しっかりしてるくせに、どことなく不器用で抜けてるところとか、まさに長男長女だ。
世界はきっと、ああいう人たちが支えて、末っ子が回してる。
そう言ったら、同感、と堤さんが笑った。
こういう行為をしつつ、キスだけしないというのは、なかなか難しいもので。
これまでに何度か、彼が思わずといった感じであたしにキスをしかけて、危ない危ない、と言って急に方向転換する様子を目にしていた。

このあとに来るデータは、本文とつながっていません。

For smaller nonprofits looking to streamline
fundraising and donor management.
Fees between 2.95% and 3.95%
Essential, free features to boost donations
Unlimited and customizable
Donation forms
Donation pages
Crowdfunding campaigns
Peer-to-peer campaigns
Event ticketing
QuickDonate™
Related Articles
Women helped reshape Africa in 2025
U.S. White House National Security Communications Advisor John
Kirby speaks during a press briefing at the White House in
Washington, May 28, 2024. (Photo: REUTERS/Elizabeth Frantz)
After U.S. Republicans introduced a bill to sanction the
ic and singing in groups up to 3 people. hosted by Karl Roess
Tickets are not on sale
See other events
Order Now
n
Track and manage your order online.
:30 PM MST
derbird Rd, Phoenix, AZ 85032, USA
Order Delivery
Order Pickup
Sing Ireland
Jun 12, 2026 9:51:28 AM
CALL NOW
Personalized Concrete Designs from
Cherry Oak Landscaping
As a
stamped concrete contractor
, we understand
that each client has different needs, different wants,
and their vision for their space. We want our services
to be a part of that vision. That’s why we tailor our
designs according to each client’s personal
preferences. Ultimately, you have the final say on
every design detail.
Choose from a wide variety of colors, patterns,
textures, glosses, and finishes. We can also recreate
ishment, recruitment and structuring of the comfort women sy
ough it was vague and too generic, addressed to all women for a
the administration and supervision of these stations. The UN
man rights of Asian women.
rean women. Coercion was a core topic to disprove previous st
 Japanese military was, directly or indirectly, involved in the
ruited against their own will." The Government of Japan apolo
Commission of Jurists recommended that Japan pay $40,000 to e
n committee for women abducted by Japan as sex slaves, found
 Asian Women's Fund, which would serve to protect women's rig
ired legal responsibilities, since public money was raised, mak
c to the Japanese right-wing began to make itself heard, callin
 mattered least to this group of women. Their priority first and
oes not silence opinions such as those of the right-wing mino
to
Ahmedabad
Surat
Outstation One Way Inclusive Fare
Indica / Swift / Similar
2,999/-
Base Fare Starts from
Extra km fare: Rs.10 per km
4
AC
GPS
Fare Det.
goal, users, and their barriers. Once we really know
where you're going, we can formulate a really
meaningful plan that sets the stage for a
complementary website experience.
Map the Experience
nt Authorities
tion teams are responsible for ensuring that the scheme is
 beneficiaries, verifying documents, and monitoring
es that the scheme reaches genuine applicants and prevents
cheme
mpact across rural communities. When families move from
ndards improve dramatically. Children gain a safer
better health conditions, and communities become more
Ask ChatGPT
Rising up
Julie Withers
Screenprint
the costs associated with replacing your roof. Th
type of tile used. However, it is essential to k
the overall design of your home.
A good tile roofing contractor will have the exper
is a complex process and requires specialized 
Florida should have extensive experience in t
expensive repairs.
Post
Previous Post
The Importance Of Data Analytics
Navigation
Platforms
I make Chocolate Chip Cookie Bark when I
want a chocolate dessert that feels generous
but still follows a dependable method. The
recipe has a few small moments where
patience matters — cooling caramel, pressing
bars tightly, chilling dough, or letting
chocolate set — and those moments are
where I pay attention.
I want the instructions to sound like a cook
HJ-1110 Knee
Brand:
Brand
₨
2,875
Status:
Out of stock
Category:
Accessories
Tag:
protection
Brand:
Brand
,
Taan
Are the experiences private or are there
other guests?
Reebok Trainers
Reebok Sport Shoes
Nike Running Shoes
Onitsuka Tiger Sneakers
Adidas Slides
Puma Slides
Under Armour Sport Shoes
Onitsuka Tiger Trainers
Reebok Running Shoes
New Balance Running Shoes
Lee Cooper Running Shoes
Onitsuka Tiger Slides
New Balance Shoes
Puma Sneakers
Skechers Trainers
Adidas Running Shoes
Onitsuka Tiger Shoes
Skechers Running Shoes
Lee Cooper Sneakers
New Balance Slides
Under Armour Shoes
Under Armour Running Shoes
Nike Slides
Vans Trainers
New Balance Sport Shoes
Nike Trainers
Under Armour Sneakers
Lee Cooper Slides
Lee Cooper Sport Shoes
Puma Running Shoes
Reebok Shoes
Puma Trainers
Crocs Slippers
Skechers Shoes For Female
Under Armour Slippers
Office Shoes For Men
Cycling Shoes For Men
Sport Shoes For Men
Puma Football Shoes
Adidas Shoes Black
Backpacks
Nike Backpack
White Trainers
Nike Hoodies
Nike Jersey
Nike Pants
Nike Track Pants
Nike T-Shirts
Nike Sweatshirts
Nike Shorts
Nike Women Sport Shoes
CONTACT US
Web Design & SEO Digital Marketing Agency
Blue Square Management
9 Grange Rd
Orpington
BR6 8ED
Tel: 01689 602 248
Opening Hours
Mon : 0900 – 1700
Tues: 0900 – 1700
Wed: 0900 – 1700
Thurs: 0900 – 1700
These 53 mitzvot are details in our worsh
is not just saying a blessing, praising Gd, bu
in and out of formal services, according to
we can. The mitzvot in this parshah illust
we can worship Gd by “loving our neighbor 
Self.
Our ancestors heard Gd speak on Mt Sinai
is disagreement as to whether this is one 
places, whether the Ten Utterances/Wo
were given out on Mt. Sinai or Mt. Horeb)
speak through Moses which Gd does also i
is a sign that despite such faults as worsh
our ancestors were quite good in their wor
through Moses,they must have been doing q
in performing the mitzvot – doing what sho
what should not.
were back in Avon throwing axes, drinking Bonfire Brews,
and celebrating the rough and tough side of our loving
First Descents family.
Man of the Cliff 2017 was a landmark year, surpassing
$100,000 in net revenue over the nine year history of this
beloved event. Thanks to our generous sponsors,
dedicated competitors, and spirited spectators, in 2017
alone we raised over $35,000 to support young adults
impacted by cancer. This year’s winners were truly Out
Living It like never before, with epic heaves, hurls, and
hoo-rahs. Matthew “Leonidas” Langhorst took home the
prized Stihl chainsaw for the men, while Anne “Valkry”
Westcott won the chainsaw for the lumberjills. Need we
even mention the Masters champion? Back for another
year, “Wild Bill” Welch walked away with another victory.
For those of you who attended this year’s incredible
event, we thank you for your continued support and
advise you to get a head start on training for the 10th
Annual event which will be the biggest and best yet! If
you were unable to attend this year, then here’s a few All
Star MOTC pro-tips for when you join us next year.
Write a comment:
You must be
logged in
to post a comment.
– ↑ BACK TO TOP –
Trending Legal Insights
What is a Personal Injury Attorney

そのたびにふたりで笑って、言え、言わない、の応酬が始まる。
もういっそ、向こうが寝てる間にしちゃおうかなといつも思うけど、だんだん勝負ごとめいてきたので、フェアじゃない気がして、こらえていた。
「眼鏡なくて、見えるの」
「彩なんか、目つぶってても気持ちよくできるよ」
なんだその、わけのわからん自負は。
身体にキスを落とす頭を胸に抱くと、腕の内側に触れる髪が、さらさらと気持ちいい。
それを指で梳くと、彼が満足したような吐息を漏らして、目を閉じる。
自分こそ、猫みたい。
でもこの人は、猫と見せかけた、犬だな。
惚れたらとことん、でもちょっとプライドが高くてひねくれてる、高級な大型犬だ。